A conversation with K.C. Boyd, the “Boss Librarian”

K.C. Boyd is a Library Media Specialist for the District of Columbia Public Schools and is affectionately called “Boss Librarian” by her students—a nickname that grew so much in popularity, it led her to use it as her Twitter handle. Boyd is looking forward to the 2020 Future of Education Technology Conference (FETC) in Miami this coming January, where she will be presenting in the new Library Media Specialist Track.

Over 20 years ago, when Boyd was busy pursuing her Master’s degree in Library and Information Science (MLIS), librarians were focused on the literature and curriculum side of the job. But over the last seven to eight years, she has witnessed a movement toward greater and greater incorporation of technology.

“It started, at first, with the research databases; now, it’s morphed more deeply into using handheld devices, personalized devices, and into Makerspace communities within a school.”

Boyd finds the transformation of library programs into the realm of technology a necessary and essential change, yet remains an old school librarian at heart. She adds, “I love literature. I’m really there for the kids to drive the literature piece in school. But I also recognize that we live in a technology-based society, and I want to prepare my students for it.”

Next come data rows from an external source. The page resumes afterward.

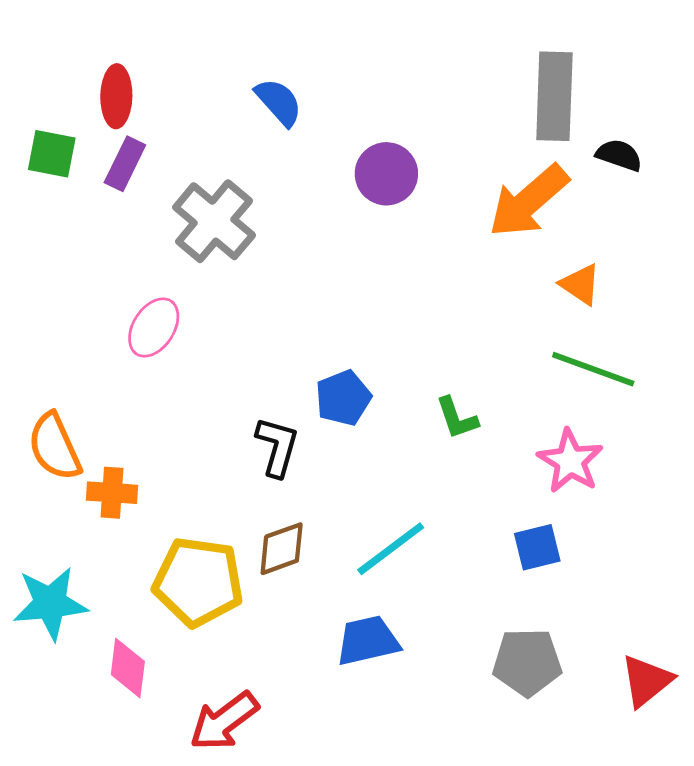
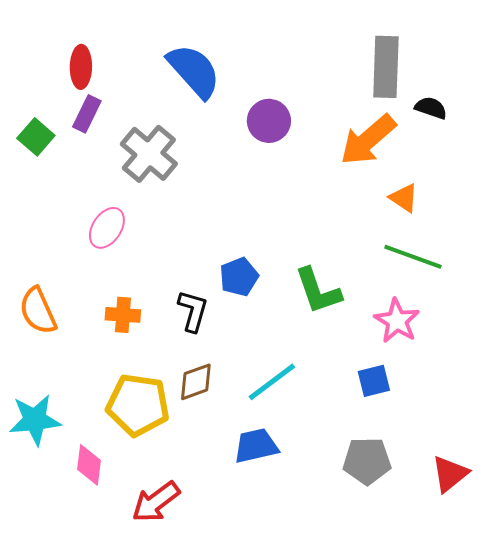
blue semicircle: (279, 102) -> (194, 71), size x1.6
green square: (52, 154) -> (36, 137), moved, turned 30
green L-shape: (457, 418) -> (318, 291), size x1.6
orange cross: (112, 493) -> (123, 315), moved

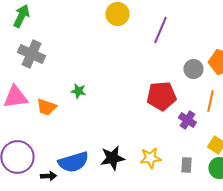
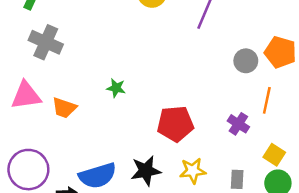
green star: (78, 91) -> (116, 88), moved
red pentagon: (161, 96) -> (175, 124), moved

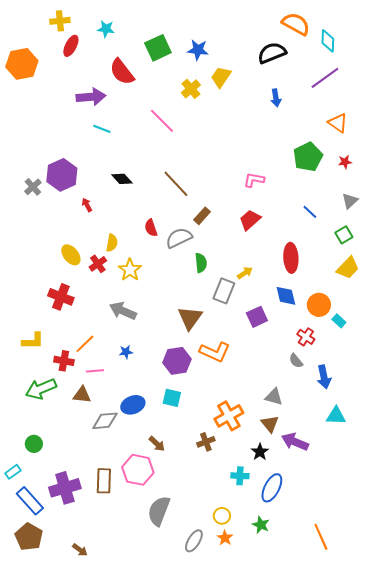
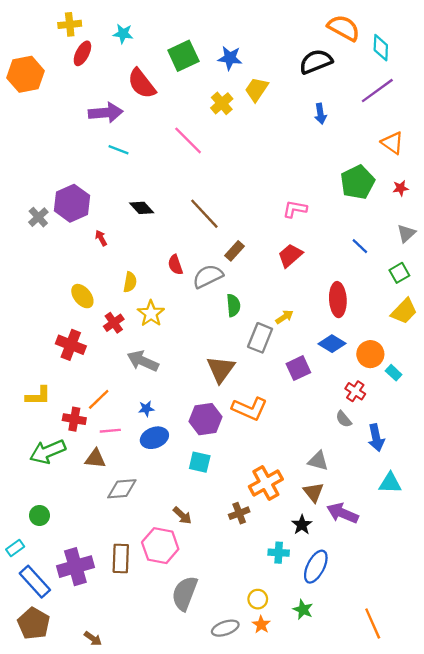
red cross: (98, 264) -> (114, 323), moved
blue diamond: (286, 296) -> (332, 344), turned -45
blue ellipse: (133, 405) -> (154, 438), moved
gray ellipse: (194, 541) -> (225, 628), turned 40

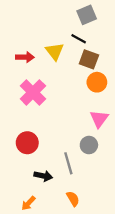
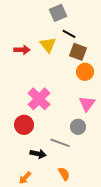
gray square: (87, 15) -> (58, 13), moved
pink cross: (33, 92) -> (39, 99), moved
gray line: (68, 163) -> (60, 143), turned -54

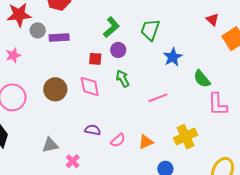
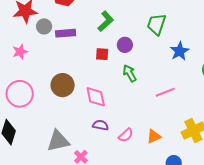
green L-shape: (111, 27) -> (106, 21), moved
pink diamond: (90, 86) -> (96, 97), moved
gray triangle: (50, 145) -> (58, 141), size x1.4

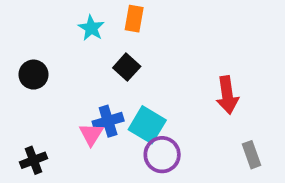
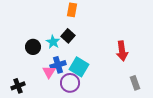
cyan star: (91, 28) -> (53, 42), moved
black circle: (33, 75) -> (33, 47), moved
purple circle: (162, 155) -> (70, 83), moved

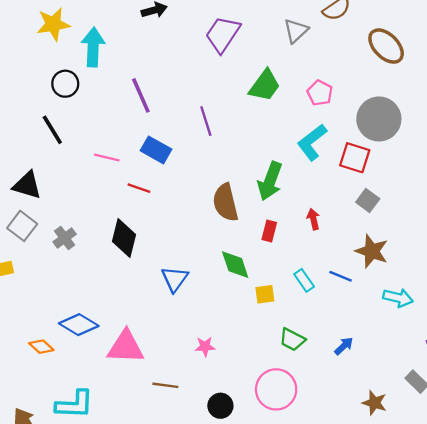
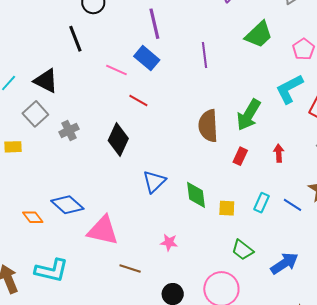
blue rectangle: (156, 150) -> (147, 58), moved
green diamond: (235, 265) -> (196, 195), moved
cyan rectangle: (304, 280) -> (262, 203), turned 48
blue arrow: (344, 346) -> (284, 263), size x1.6

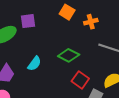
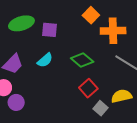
purple square: (28, 21) -> (50, 30), moved
orange cross: (91, 22) -> (113, 31), size x1.6

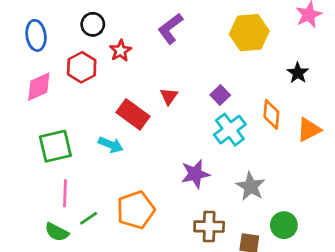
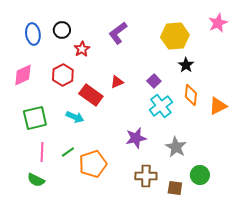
blue ellipse: (36, 35) -> (33, 34), moved
red hexagon: (82, 67) -> (63, 75), moved
black star: (298, 73) -> (186, 65), moved
red triangle: (169, 96) -> (117, 82), turned 32
green line: (89, 218) -> (68, 152), moved

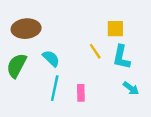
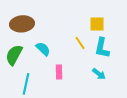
cyan line: (55, 88) -> (26, 84), moved
cyan arrow: (131, 88) -> (99, 74), moved
pink rectangle: (81, 93) -> (59, 72), moved

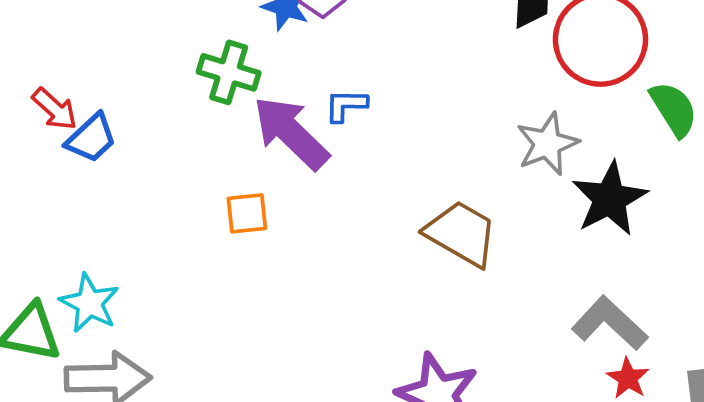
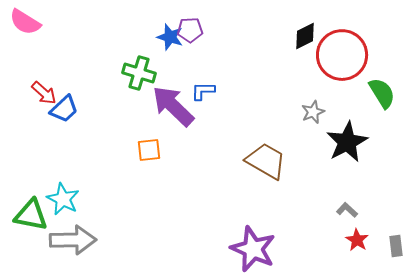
gray star: (547, 144) -> (313, 112), size x0.7
gray L-shape: (610, 323) -> (347, 210), size x0.5

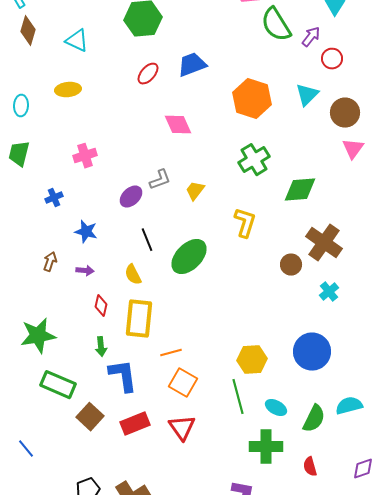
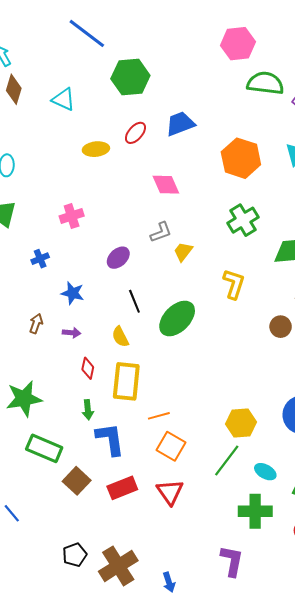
green semicircle: (276, 25) -> (265, 83), turned 129
yellow ellipse: (68, 90) -> (96, 149), moved
gray L-shape: (160, 180) -> (161, 232), moved
green line: (238, 397) -> (227, 460), turned 52

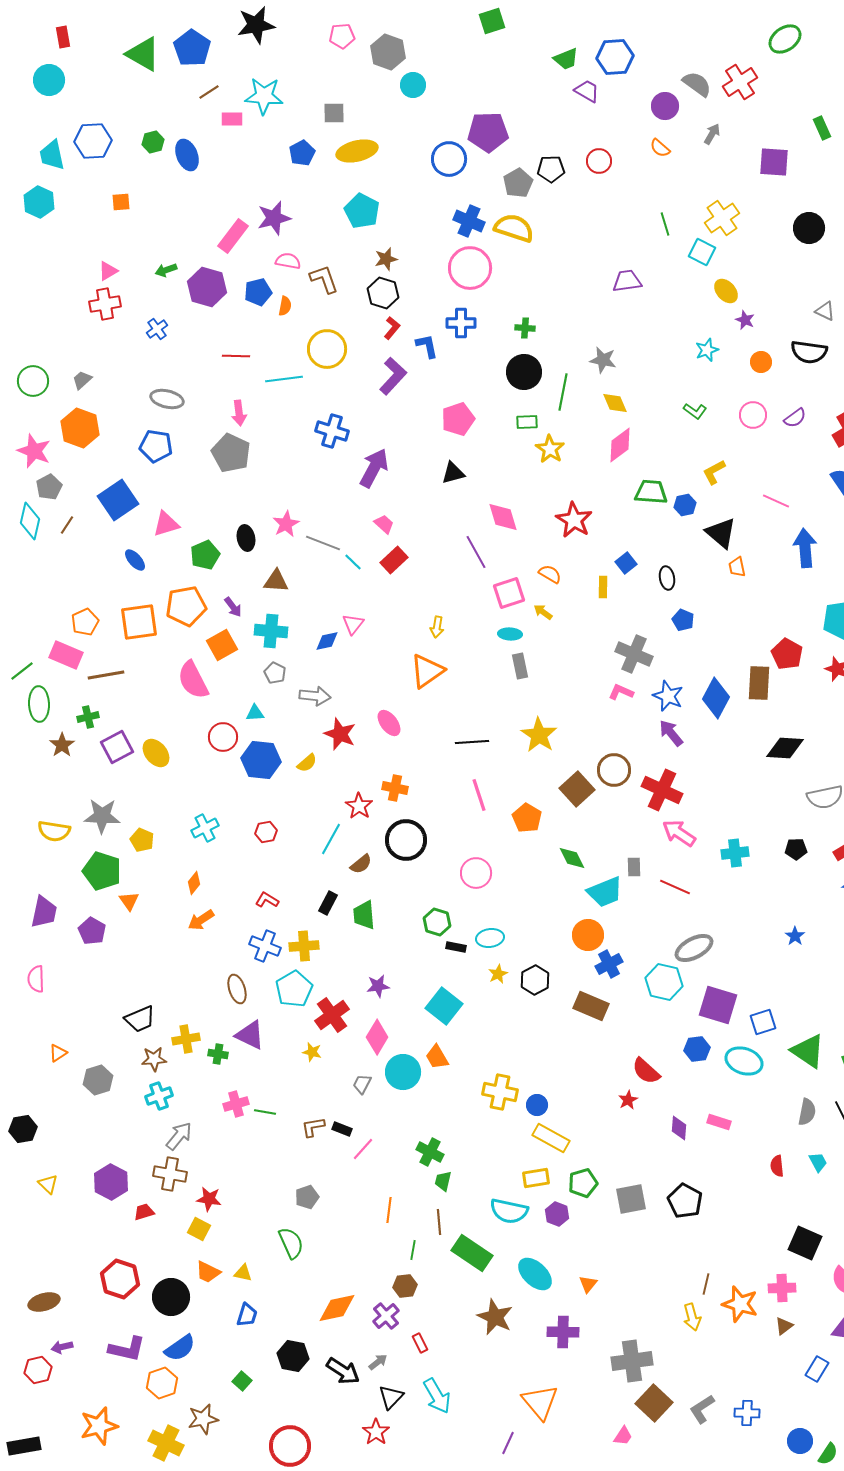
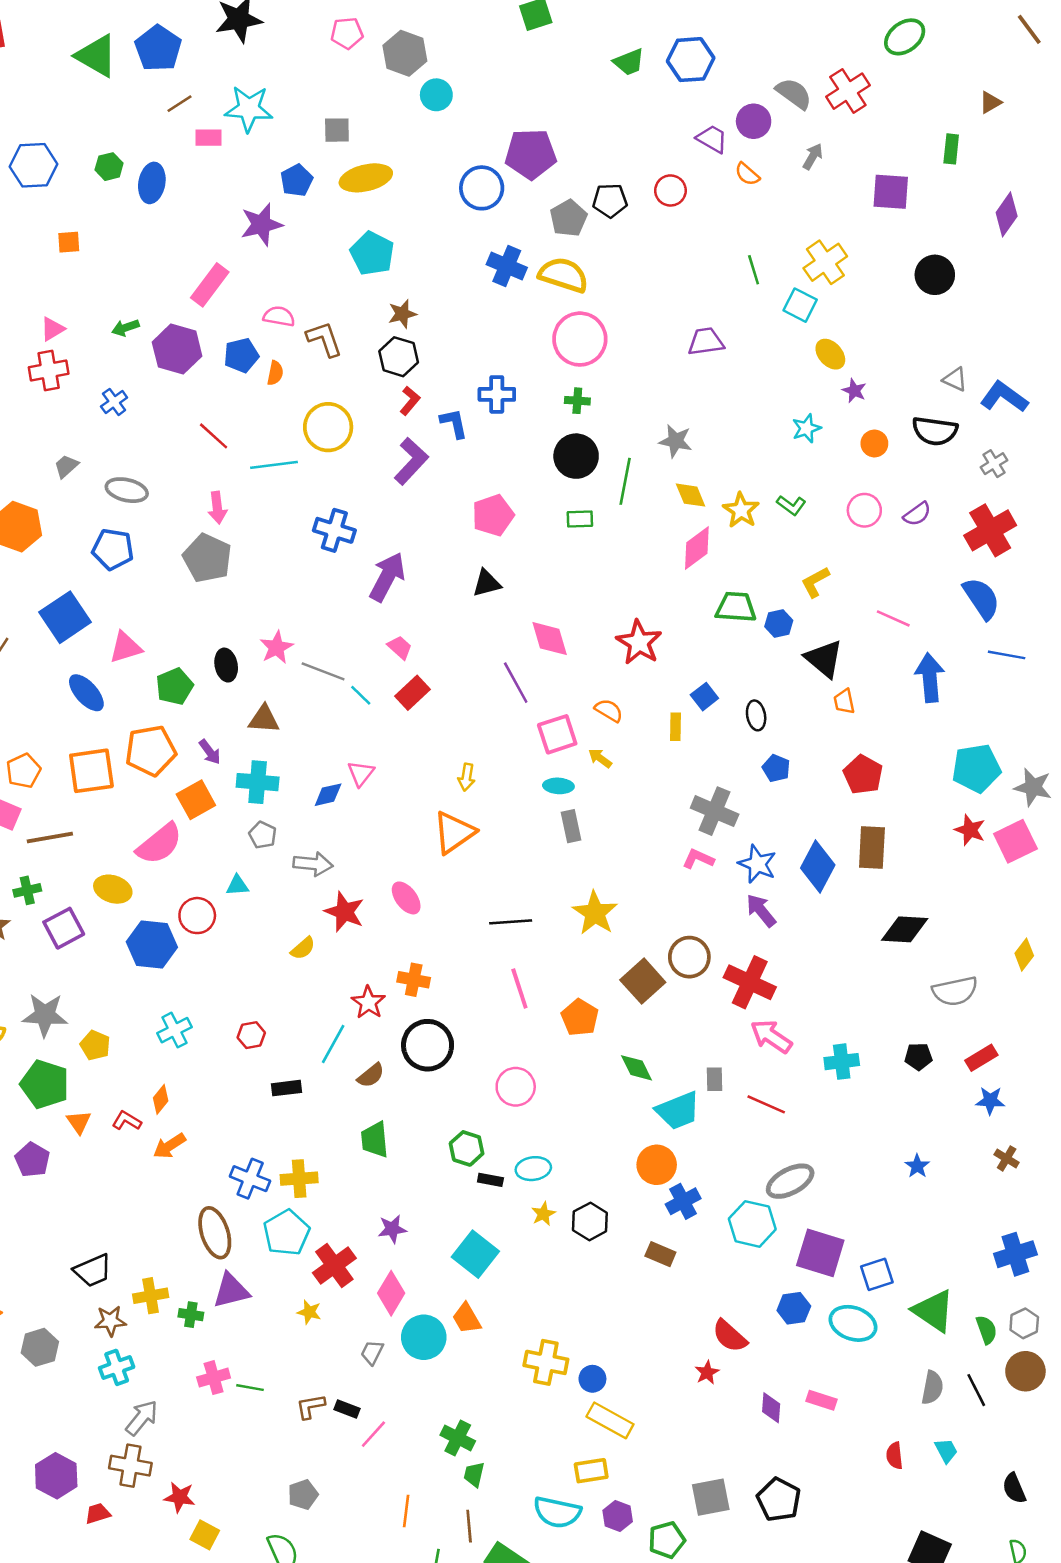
purple trapezoid: (587, 91) -> (712, 139), moved
green rectangle: (822, 128) -> (951, 149), turned 30
blue ellipse: (187, 155) -> (152, 183), turned 32
purple star: (274, 218) -> (261, 224), moved
pink circle: (470, 268) -> (580, 339), moved
red line: (236, 356) -> (214, 436), turned 40
gray trapezoid: (82, 380) -> (66, 466), moved
yellow star: (550, 449) -> (741, 510), moved
blue ellipse: (135, 560) -> (86, 693), size x1.4
red pentagon: (787, 654) -> (863, 775), moved
pink semicircle: (193, 680) -> (159, 844), turned -102
yellow ellipse: (156, 753) -> (113, 889), moved, turned -32
blue hexagon: (261, 760) -> (152, 945), moved
red L-shape: (267, 900) -> (127, 1121), moved
black rectangle: (328, 903) -> (287, 1088), moved, turned 55
brown ellipse: (237, 989) -> (215, 1233), size x1.4
brown rectangle: (591, 1006) -> (660, 1254), size x0.7
purple triangle: (250, 1035) -> (231, 1291), turned -40
green pentagon: (583, 1183) -> (667, 1540), moved
yellow square: (199, 1229) -> (205, 1535), moved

Social media is a focus of Boyd’s, and she is a believer in the old adage “Each one, teach one.” She finds great pleasure in supporting others and, through belonging to many channels on social media, has accumulated followers from all walks in education. Librarians, reading specialists, classroom teachers, and even tech coordinators have approached her, asking, “I want to develop a social media channel. How do I do this?” or “My social media is not as productive as I want it to be. How can I improve it?” She shares, “It’s a great feeling to support somebody as they’re trying to do something that’s so positive for their school, community, and kids.”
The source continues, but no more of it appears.